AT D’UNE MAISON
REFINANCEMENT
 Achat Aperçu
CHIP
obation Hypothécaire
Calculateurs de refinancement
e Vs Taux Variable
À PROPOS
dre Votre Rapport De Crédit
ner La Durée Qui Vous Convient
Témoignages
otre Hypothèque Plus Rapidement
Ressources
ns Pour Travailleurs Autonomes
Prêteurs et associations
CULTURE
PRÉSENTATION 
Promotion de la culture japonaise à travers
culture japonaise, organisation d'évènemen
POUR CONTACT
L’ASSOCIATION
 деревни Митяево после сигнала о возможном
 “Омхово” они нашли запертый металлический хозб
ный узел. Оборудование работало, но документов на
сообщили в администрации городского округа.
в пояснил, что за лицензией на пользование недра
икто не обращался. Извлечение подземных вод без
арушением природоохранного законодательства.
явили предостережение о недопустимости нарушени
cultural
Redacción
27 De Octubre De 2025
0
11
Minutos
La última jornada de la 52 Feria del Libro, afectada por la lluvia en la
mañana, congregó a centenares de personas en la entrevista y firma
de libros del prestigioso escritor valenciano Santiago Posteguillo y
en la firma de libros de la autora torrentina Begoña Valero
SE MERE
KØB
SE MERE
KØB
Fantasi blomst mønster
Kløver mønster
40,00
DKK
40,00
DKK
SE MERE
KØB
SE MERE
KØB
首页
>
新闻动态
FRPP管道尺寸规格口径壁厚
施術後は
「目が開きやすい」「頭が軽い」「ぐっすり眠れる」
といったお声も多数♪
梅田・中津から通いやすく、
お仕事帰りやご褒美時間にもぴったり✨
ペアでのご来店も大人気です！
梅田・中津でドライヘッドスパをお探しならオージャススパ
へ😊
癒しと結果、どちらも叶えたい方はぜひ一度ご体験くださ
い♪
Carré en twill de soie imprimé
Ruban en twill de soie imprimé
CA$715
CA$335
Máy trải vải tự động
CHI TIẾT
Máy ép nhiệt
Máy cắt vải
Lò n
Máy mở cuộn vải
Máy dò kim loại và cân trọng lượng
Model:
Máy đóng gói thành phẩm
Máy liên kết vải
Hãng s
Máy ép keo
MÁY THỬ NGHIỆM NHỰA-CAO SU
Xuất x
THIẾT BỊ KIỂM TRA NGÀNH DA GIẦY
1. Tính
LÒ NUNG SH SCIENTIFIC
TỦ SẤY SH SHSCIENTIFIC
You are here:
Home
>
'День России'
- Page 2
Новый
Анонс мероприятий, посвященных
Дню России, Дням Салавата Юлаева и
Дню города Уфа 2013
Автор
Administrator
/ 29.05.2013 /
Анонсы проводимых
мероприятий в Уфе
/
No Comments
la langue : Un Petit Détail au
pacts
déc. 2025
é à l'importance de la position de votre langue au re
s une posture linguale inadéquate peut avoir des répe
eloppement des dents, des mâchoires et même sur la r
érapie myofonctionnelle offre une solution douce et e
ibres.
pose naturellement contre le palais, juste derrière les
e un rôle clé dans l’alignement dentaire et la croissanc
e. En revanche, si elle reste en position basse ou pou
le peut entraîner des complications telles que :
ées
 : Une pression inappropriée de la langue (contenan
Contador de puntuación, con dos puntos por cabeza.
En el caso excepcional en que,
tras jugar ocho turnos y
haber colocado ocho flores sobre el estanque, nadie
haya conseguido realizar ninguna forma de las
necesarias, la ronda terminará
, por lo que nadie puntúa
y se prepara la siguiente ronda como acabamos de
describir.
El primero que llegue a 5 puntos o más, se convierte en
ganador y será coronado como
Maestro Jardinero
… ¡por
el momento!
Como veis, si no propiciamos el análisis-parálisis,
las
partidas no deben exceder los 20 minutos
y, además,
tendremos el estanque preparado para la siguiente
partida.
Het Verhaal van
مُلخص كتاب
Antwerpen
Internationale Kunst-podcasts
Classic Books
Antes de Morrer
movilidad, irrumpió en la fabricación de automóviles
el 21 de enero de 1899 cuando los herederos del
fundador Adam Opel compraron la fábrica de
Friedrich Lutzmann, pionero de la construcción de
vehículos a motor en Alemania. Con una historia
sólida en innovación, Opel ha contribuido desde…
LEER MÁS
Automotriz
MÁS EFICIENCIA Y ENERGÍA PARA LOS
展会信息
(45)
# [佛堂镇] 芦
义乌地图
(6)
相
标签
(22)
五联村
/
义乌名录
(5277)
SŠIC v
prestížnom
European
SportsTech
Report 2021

= = = = =

_ACTIVITY_
Copy out the lines above exactly, beginning at the one that contains "ный узел. Оборудование" and ending at the one that contains "арушением природоохранного законодательства.".

_TASK RESULT_
ный узел. Оборудование работало, но документов на
сообщили в администрации городского округа.
в пояснил, что за лицензией на пользование недра
икто не обращался. Извлечение подземных вод без
арушением природоохранного законодательства.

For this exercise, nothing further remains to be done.